Any number \(c\) in the domain \(D\) of a function \(f\), \(f\left( c \right)\) is said to be the local maximumvalue of \(f\) if \(f\left( c \right) \ge f\left( x \right)\) when \(x\) is near \(c\).

Find the absolute minimum and maximum value

Consider a graph of the function \(f\left( x \right)\).

The point \(f\left( r \right)\) in the graph is the absolute minimum in \(f\left( D \right)\) where \(D\) is the domain because \(f\left( r \right) \le f\left( x \right)\) for all \(x\) in \(D\).

The point \(f\left( s \right)\) in the graph is the absolute maximum in \(f\left( D \right)\) where \(D\) is the domain because \(f\left( s \right) \ge f\left( x \right)\) for all \(x\) in \(D\).
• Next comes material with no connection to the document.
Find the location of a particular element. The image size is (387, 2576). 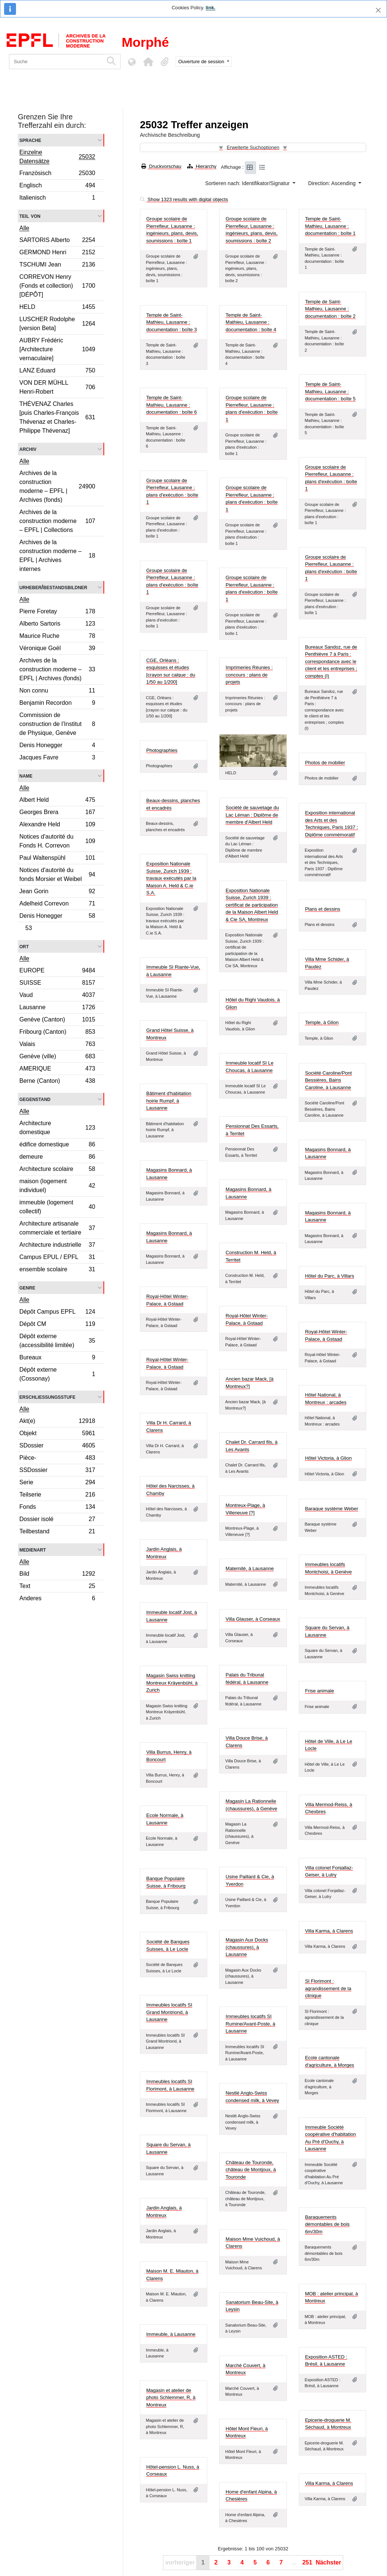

Find the local minimum and maximum value

The point \(f\left( b \right)\) in the graph is the local minimum because in the smallest neighborhood of \(f\left( b \right)\) the value \(f\left( b \right) \le f\left( x \right)\) for all \(x\) nearest to \(b\).

The point \(f\left( r \right)\) in the graph is the local minimum because in the smallest neighborhood of \(f\left( r \right)\) the value \(f\left( r \right) \le f\left( x \right)\) for all \(x\) nearest to \(r\).

The point \(f\left( c \right)\) in the graph is the local maximum because in the smallest neighborhood of \(f\left( c \right)\) the value \(f\left( c \right) \ge f\left( x \right)\) for all \(x\) nearest to \(c\).

Find the points that is neither absolute minimum and maximum nor local minimum and maximum

The point \(f\left( a \right)\) in the graph is not an absolute minimum because \(f\left( r \right)\) is the absolute minimum.

The point \(f\left( a \right)\) in the graph is not an absolute maximum because \(f\left( s \right)\) is the absolute maximum.

The point \(f\left( a \right)\) in the graph is not a local minimum because \(f\left( a \right)\) does not defined to the left side of the nearest point of \(a\).

The point \(f\left( a \right)\) in the graph is not a local maximum because \(f\left( a \right)\) does not define to the left side of the nearest point of \(a\).

The point \(f\left( d \right)\) in the graph is not an absolute minimum because \(f\left( r \right)\) is the absolute minimum.

The point \(f\left( d \right)\) in the graph is not an absolute maximum because \(f\left( s \right)\) is the absolute maximum.

The point \(f\left( d \right)\) in the graph is not a local minimum because \(f\left( d \right) \le f\left( x \right)\) to the left side at the nearest point of \(d\) and \(f\left( d \right) \ge f\left( x \right)\) to the right side at the nearest point of \(d\).

The point \(f\left( d \right)\) in the graph is not a local maximum because \(f\left( d \right) \le f\left( x \right)\) to the left side at the nearest point of \(d\) and \(f\left( d \right) \ge f\left( x \right)\) to the right side at the nearest point of \(d\).

Thus, the absolute minimum is at \(r\), absolute maximum is at \(s\), the local maximum is at \(c\) , and the local minimum is at \(b\), and \(r\). The graph has neither a maximum nor minimum is at \(a\), and \(d\).